Compared with women in the general population, women who used IVF did have a higher ovarian cancer risk. This was explained as because a higher proportion of women who received IVF never had children. Childlessness has been shown to be a strong risk factor for ovarian cancer.

Ovarian cancer typically presents much later in life, a woman should always remind her doctor that she did fertility treatment so that proper surveillance can be performed, as new studies may shed greater clarity on the long-term risks.
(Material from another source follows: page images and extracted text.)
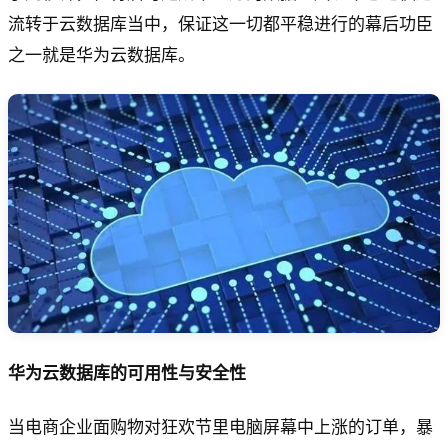
流转于云数据库当中，保证这一切都平稳进行的幕后功臣
之一就是华为云数据库。
华为云数据库的可用性与安全性
当电商企业面购物对狂欢节里电脑屏幕中上涨的订单，暴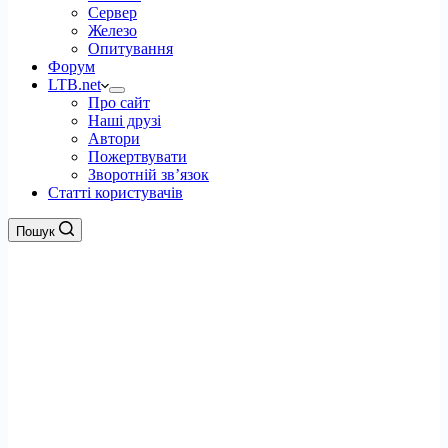
Сервер
Железо
Опитування
Форум
LTB.net
Про сайт
Наші друзі
Автори
Пожертвувати
Зворотній зв’язок
Статті користувачів
Пошук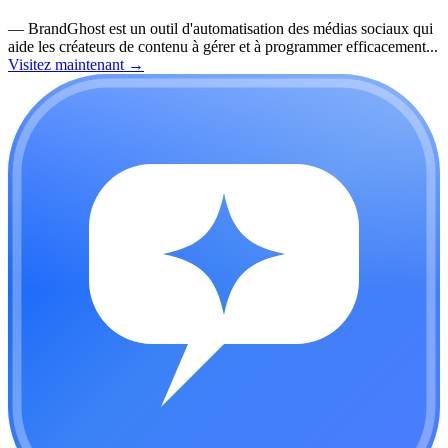
—
BrandGhost est un outil d'automatisation des médias sociaux qui
aide les créateurs de contenu à gérer et à programmer efficacement...
Visitez maintenant
→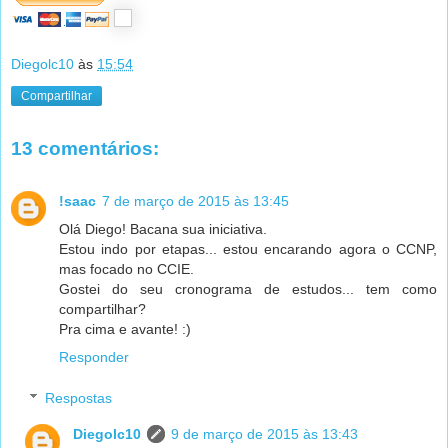
Diegolc10
às
15:54
Compartilhar
13 comentários:
!saac
7 de março de 2015 às 13:45
Olá Diego! Bacana sua iniciativa.
Estou indo por etapas... estou encarando agora o CCNP,
mas focado no CCIE.
Gostei do seu cronograma de estudos... tem como
compartilhar?
Pra cima e avante! :)
Responder
Respostas
Diegolc10
9 de março de 2015 às 13:43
Breast cancer risk from IVF and fertility drugs

The baseline risk to be diagnosed with breast cancer in their lifetimes is 1 in 8 for all women. Breast cancer is a hormone-dependent malignancy. Since the drugs used for ovulation induction as part of IVF treatment increase the levels of endogenoushormones, people are concerned that fertility drugs could increase the risk for these cancers.

Some breast cancers are estrogen and progesterone sensitive. Although a woman currently having a hormone sensitive breast cancer would experience a growth of that cancer during the period of high estrogen or progesterone (IVF treatment intervals or pregnancy) studies have not shown an increased incidence of new breast cancer diagnoses.

Overall, there is no clear evidence that ovulation stimulation or IVF increases the risk of breast cancer. Several studies have followed women at least 30 years after fertility treatment and have still seen no increase of incidence. However, nulliparity, infertility and late age at first childbirth, women with a positive family historyare all risk factors for breast cancer.

Endometrial cancer (uterine cancer) risk from IVF and fertility drugs

Endometrial cancer is the most common cancer of the female reproductive track and the fourth most common cancer diagnosed in women. Endometrial cancer is hormone-dependent, with unopposed estrogen increasing risk and progesterone having a protective effect.

Risk factors for endometrial cancer include polycystic ovarian syndrome (PCOS) hyperinsulinemia, anovulatory infertility, obesity, age, which are causally linked to ovulation problems, can cause unopposed estrogen, thereby making the background risk for cancer higher than in the general population. Fertility treatment, however, uses both estrogen and progesterone, therefore it is not considered unopposed in most cases.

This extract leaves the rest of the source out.